Keith Thomas in the LRB:

Advanced study and research are essential attributes of a university and some of that research will have vital social and industrial applications. But that is not its primary purpose, which is to enhance our knowledge and understanding, whether of the physical world or of human nature and all forms of human activity in the present and the past. For centuries, universities have existed to transmit and reinterpret the cultural and intellectual inheritance, and to provide a space where speculative thought can be freely pursued without regard to its financial value. In a free and democratic society it is essential that that space is preserved.

Yes, the model of the university has been a residuum of the middle ages, a feudal formation changed by its recontextualization in later capitalism. But now it is even later for capitalism. While I share the intent to resist the commodification of the university, I suspect we have to develop something new, rather than simply try to preserve the old frame for cultural transmission, transformation, and creation.
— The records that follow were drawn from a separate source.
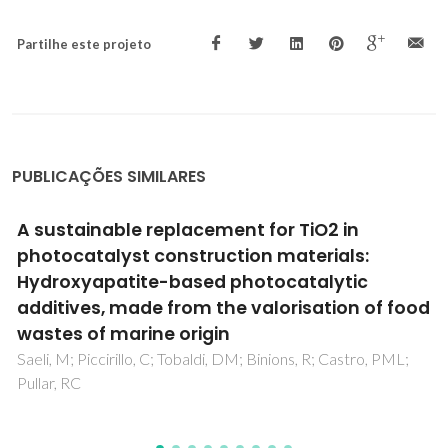
Partilhe este projeto
PUBLICAÇÕES SIMILARES
in
The influence of TiO2 and ZnO powd
ls:
mixtures on photocatalytic activit
ic
rheological behavior of cement pa
n of food
Senff, L; Tobaldi, DM; Lemes-Rachadel, P; Labrin
Hotza, D
stro, PML;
Then there's Brian Holmes on the financialization of the university, arguing that "most of US universities have become systemically corrupt --that is, captured by interest groups - in the course of the neoliberal period, essentially since the passage of the Bayh-Dohl act in 1980 which reengineered the conditions under which knowledge is patented and sold by the intellectual property departments"; and raising "questions about the "public" nature of education where undergraduate tuition pays for the administrative execs, real-estate deals, six-figure professors and corporate labs." Although

"in an era where the critique of public institutions is carried on by the corporate class, the point is not to destroy those institutions .... However, what has actually happened in the UC system and in many other cases . . . is not so much the destruction as the appropriation and remodeling of those formerly public institutions. The ground has already changed beneath our feet. So to worry about whether we are losing the Enlightenment, at this point when the universities massively manufacture, not only neoliberal subjectivities but also neoliberal policy and technology, is . . . to be exactly the kind of humanist that the Frankfurt School thinkers would have excoriated for being unable to see that - how did Adorno put it? - "the whole is the untrue." "To defend the university as it is, means defending a highly advanced state of corruption."